Travis Kalanick accusé de fraude par un fonds d'investissement

700 MILLIONS $
Uber aurait perdu plus de 700 millions de dollars au premier trimestre
2017.

Les déboires d’Uber avec son fondateur, Travis Kalanick, qui a été gentiment poussé vers la sortie après de nombreux scandales et qui n’a toujours pas été remplacé, ne semblent pas terminés. C’est désormais un des ses plus gros investisseurs, Benchmark Capital, qui accuse le fondateur de la start-up spéicalisée dans les VTC de fraude.

Travis Kalanick a-t-il tenté de prendre le pouvoir chez Uber ?

Selon ce que rapporte le site Axios le 10 août 2017, Benchmark Capital a déposé une plainte devant le tribunal de Chancery dans le Delaware, Etat américain où Uber est basée. Le fonds d’investissement accuse tout simplement Travis Kalanick d’avoir tenté de prendre le contrôle d’Uber en allant à l’encontre des intérêts de ses actionnaires, donc du fonds d’investissement. Benchmark Capital est également un des actionnaires ayant le plus poussé pour que Travis Kalanick soit limogé.

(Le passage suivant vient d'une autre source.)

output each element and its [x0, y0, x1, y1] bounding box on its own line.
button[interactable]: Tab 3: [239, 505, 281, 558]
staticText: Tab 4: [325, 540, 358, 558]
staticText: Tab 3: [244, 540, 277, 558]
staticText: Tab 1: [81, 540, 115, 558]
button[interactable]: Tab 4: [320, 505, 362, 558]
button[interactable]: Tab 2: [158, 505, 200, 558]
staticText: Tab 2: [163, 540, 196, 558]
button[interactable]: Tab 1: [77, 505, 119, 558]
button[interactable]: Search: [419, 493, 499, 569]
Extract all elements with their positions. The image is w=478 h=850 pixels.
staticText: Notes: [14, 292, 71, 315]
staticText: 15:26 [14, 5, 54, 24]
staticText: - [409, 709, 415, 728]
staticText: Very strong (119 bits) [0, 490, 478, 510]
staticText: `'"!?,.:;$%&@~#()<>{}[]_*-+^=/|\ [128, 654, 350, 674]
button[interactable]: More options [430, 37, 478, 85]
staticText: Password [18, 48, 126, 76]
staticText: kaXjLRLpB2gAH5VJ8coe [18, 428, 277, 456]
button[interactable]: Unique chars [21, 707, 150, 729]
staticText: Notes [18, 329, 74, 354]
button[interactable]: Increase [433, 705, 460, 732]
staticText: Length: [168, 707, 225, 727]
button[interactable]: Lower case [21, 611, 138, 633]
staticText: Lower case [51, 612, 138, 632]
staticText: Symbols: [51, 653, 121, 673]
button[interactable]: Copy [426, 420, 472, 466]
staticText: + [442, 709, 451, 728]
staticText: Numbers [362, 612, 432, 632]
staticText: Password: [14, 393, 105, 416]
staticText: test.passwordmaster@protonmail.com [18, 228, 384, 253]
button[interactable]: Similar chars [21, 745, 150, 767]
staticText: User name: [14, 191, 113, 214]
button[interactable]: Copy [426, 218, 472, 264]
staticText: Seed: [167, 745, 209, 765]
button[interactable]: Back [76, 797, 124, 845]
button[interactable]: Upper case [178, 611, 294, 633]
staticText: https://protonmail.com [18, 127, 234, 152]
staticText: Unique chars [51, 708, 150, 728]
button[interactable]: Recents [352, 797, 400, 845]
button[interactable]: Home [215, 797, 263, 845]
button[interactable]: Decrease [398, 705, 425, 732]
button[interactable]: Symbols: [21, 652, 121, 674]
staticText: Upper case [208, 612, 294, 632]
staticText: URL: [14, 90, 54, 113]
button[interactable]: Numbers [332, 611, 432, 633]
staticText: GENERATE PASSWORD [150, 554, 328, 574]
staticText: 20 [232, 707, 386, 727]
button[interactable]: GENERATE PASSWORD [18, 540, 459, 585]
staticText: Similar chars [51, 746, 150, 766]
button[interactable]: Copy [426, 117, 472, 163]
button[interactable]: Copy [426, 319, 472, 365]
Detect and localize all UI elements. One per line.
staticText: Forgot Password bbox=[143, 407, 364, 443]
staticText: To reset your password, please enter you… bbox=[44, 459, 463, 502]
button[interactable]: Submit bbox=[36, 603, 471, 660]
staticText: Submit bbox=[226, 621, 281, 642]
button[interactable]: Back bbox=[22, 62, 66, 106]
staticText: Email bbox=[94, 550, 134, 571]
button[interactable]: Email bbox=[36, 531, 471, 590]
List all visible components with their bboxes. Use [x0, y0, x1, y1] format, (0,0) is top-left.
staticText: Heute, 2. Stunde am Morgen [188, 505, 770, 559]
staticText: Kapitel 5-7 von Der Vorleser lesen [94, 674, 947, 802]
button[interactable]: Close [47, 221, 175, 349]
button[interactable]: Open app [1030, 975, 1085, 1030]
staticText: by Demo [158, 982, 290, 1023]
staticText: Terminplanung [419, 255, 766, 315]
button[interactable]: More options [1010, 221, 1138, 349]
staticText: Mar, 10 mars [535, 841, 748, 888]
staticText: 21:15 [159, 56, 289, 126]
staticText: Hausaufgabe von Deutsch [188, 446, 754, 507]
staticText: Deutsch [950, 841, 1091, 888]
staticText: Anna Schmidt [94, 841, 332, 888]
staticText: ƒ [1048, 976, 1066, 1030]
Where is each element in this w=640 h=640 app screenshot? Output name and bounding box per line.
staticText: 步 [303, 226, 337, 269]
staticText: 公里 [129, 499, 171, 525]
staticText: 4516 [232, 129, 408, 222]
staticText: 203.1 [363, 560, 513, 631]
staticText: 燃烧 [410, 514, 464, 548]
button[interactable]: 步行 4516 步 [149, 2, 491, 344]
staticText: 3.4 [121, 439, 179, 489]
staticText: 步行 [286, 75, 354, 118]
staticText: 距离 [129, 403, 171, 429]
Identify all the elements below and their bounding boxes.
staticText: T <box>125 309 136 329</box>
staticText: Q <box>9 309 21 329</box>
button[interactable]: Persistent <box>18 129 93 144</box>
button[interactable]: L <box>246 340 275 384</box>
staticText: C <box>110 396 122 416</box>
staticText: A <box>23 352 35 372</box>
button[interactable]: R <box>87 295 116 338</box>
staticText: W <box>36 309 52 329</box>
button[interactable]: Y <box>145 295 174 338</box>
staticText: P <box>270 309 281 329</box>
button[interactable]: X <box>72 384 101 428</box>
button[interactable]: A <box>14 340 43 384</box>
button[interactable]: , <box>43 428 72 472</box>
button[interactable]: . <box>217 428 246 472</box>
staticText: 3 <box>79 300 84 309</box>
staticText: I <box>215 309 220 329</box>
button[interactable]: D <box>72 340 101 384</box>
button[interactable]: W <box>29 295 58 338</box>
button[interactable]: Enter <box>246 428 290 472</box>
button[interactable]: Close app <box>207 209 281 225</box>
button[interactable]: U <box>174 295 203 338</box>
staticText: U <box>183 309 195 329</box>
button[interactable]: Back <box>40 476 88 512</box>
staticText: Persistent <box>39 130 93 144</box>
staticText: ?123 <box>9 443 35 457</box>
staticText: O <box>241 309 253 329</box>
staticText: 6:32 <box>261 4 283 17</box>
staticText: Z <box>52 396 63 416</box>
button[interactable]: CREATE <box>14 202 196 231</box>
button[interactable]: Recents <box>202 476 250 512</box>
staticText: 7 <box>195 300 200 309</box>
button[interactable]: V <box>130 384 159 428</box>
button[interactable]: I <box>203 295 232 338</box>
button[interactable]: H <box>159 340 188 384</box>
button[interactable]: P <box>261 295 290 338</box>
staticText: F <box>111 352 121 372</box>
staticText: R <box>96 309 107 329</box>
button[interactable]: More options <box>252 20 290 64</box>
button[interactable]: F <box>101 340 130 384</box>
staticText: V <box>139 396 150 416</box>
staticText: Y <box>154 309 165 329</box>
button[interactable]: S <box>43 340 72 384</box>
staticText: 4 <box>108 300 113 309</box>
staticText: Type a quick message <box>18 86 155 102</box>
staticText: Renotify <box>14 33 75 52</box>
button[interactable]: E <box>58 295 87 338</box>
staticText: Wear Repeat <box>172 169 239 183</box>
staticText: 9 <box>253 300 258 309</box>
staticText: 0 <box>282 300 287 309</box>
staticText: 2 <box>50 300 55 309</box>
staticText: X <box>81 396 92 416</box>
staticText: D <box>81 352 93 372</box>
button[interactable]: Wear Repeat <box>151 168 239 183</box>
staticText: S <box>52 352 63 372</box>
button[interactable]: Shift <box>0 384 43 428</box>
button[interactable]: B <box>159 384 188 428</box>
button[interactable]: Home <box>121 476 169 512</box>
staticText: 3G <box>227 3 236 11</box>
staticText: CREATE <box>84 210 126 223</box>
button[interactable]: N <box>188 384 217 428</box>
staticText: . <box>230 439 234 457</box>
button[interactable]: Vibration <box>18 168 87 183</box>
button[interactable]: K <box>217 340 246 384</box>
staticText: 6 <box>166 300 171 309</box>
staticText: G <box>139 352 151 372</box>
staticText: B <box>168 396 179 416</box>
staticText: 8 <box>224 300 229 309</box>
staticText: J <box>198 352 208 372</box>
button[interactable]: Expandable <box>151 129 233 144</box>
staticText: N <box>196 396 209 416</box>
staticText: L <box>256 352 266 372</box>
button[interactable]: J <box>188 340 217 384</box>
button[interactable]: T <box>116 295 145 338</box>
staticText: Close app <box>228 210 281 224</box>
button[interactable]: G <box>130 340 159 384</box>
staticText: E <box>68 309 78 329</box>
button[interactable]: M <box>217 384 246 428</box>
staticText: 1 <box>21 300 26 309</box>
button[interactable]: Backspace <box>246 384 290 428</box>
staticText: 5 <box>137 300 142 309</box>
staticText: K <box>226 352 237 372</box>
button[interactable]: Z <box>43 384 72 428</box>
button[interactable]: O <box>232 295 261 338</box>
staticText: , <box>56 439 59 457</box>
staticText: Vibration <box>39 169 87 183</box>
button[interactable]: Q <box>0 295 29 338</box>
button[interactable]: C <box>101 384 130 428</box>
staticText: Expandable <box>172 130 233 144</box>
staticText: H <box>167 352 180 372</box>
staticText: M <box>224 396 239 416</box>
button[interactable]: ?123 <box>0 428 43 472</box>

Tout remonte à l’année 2016, et plus précisément en juin. À l’époque Travis Kalanick n’était pas encore inquiété pour les divers scandales de sexisme et harcèlement qui l’ont par la suite poussé vers la sortie. Encore PDG, il avait alors proposé que le nombre de sièges du Conseil d’Administration d’Uber passent de 8 à 11 et s’était gardé le droit de nommer les trois membres de plus. Le vote est passé chez les actionnaires. Benchmark Capital regrette.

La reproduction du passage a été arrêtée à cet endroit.